- REQUIREMENT -
From the first line to the last, please reproduce the material exactly, skipping the pictures.

+--

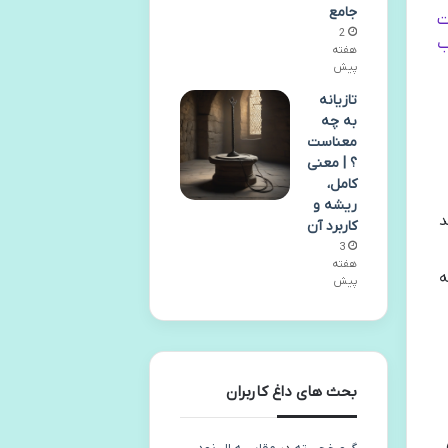
جامع
ت
2
خریب
هفته
پیش
تازیانه
به چه
معناست
؟ | معنی
کامل،
ریشه و
د
کاربرد آن
3
هفته
ه
پیش
بحث های داغ کاربران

+--

- ANSWER SECTION -
جامع
ت
2
خریب
هفته
پیش
تازیانه
به چه
معناست
؟ | معنی
کامل،
ریشه و
د
کاربرد آن
3
هفته
ه
پیش
بحث های داغ کاربران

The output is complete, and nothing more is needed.